Warner Bros.’ syndicated “The Ellen DeGeneres Show” and ABC’s “The View” are not so cool, because the hosts have continued to work, without their writers, through the strike.
One reality-show staple ruffled feathers at “The View” by canceling a booking rather than cross a picket line.
On the other hand, former Secretary of State Colin Powell is booked to appear on “The View” today, to mark Martin Luther King Day. And “Rambo” auteur Sylvester Stallone appeared on the ABC daytime show last Friday to promote his latest action flick.

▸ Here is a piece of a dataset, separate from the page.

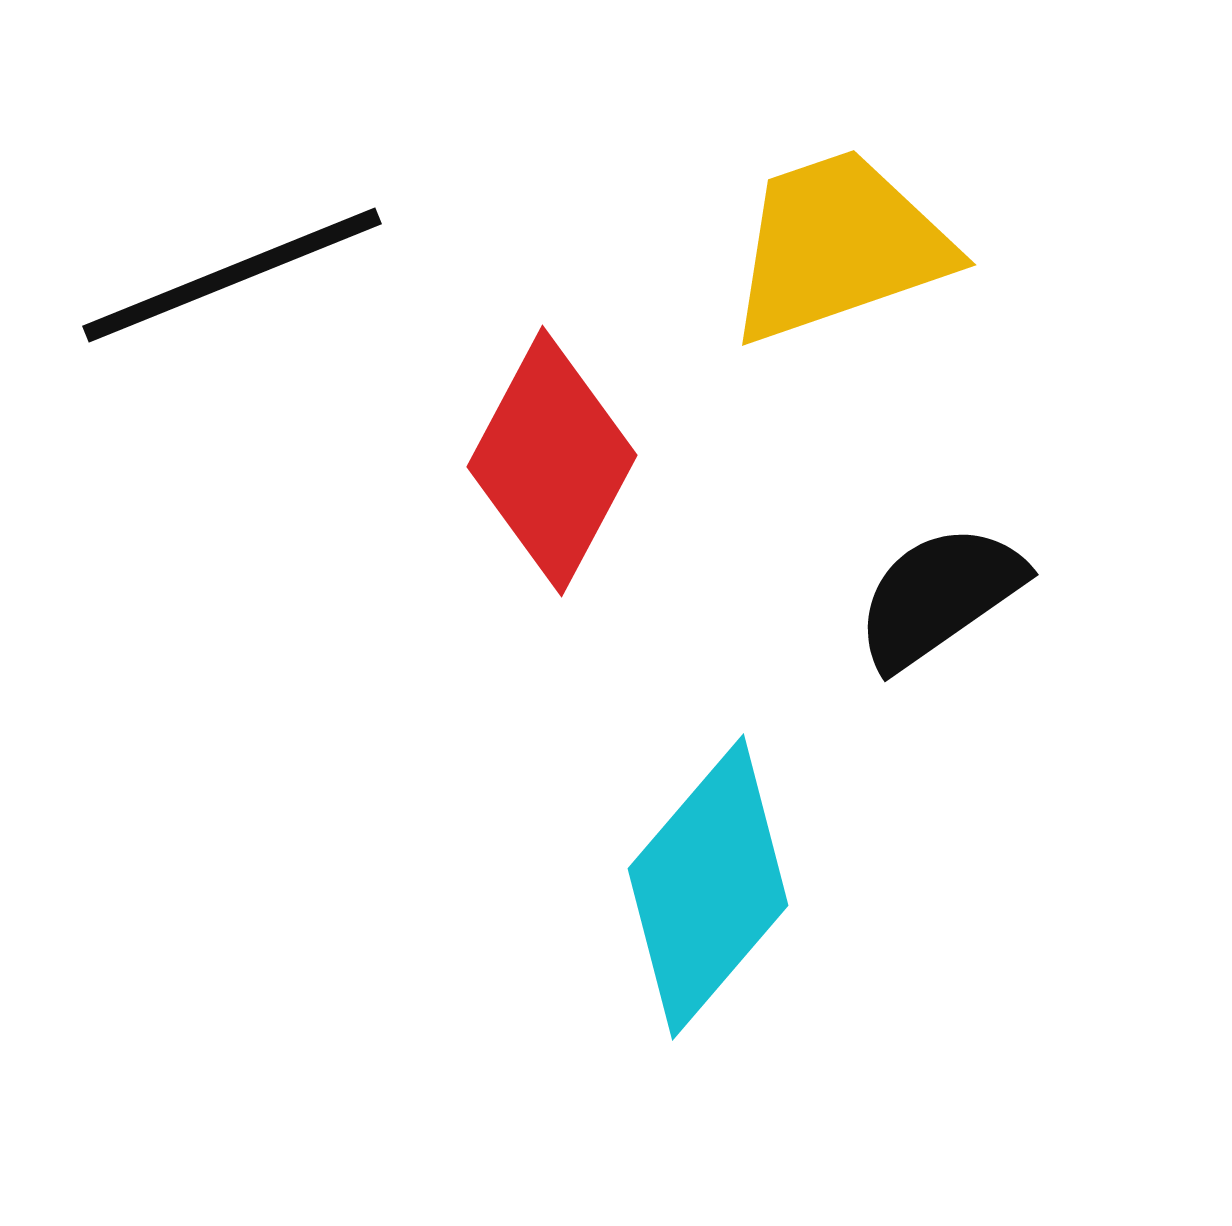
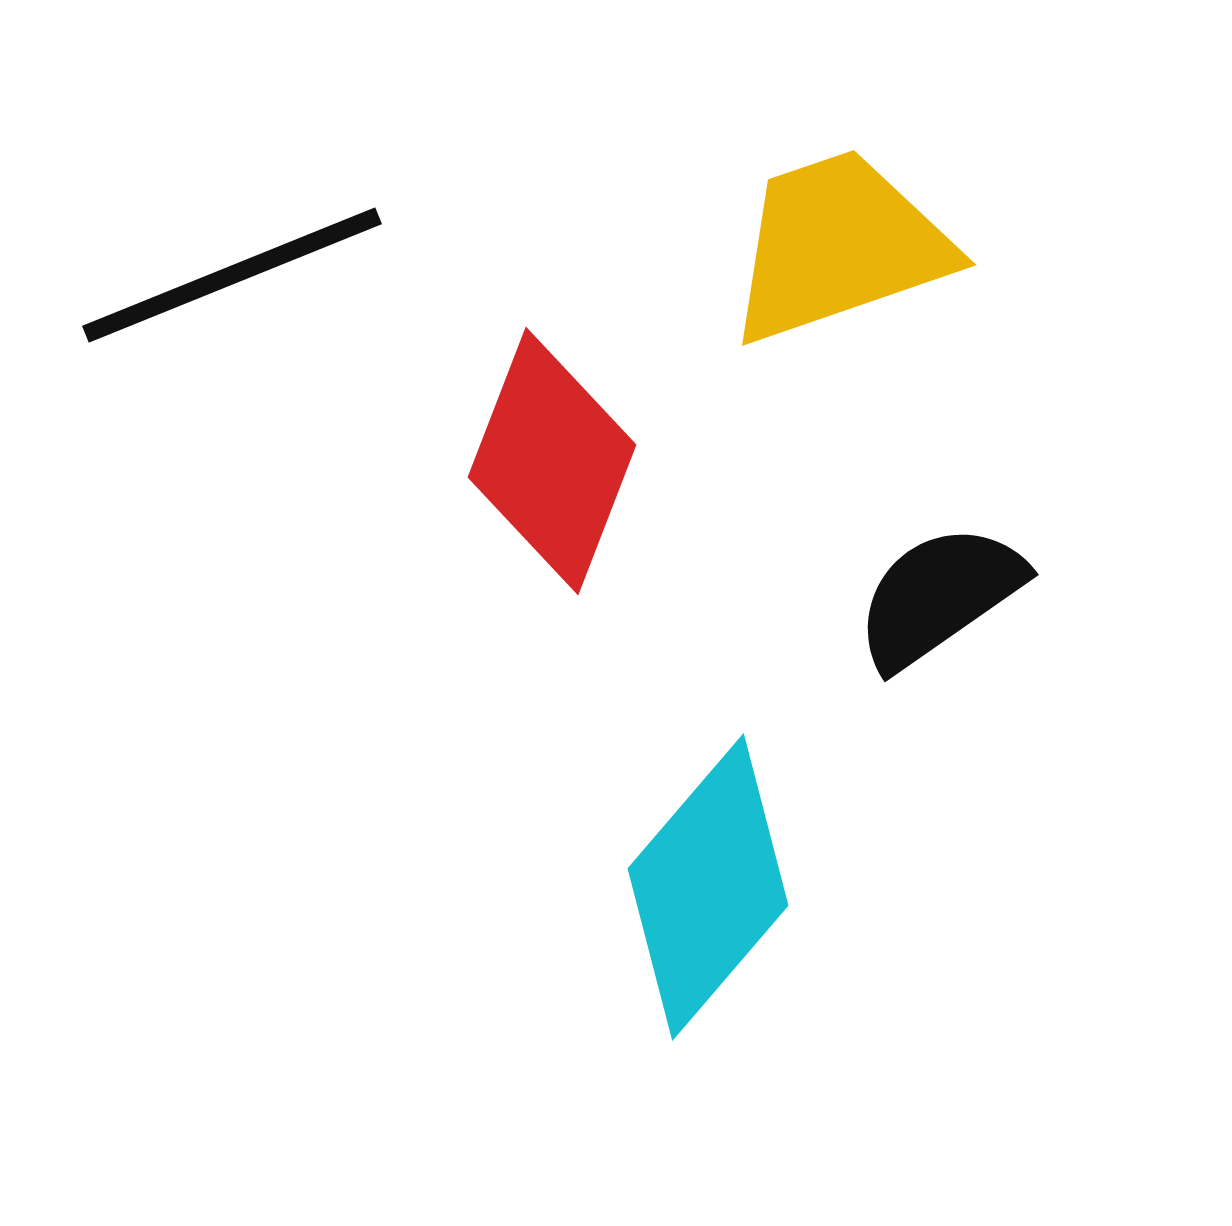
red diamond: rotated 7 degrees counterclockwise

The strike has reduced the number of scripted shows bowing in January. As more reality shows are launched to fill the spots or return for regular runs, their stars are turning up on talk shows. “Project Runway’s” Heidi Klum, for example, recently made the rounds, including an appearance on “The View.”
The struck shows, including ABC’s “The Tonight Show With Jay Leno” and “Late Night With Conan O’Brien,” have withheld their lineups until airtime to protect their guests from possible blowback. They have managed to fill those lineups with close corporate family friends—former “Will & Grace” star and NBC talk show host Megan Mullally, now winning raves in “Young Frankenstein” on Broadway, appeared on “Late Night” after Conan O’Brien returned to the air with a strike beard but without his still-striking writers—or with NBC newsmen, such as “Nightly News” anchor Brian Williams or MSNBC’s Chris Matthews, who are not confronted with the same labor loyalties.

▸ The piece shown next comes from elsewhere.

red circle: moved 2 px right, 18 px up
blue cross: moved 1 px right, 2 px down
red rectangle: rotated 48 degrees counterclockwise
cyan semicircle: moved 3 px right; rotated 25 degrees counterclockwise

Musicians seem less put off by picket lines. Up-and-coming rapper Lupe Fiasco followed an appearance on “Letterman” with a West Coast swing that included appearing on “Craig Ferguson,” which is not a struck show, and ABC’s “Jimmy Kimmel Live,” which is a struck show.
Maroon 5 and Matchbox Twenty both have done “The View.” Jill Scott appeared on “Kimmel.”
Rapper-movie star Ice Cube was ubiquitous as he promoted the release of his movie “First Sunday.”
Publicity veterans say the willingness of musicians to overlook picket lines speaks to the dire straits the recording industry is in as much as to any labor philosophies.
But within the film and TV communities, “A lot of actors just want to do the right thing so that when this is over they can say they were on the right side,” said the movie publicity executive.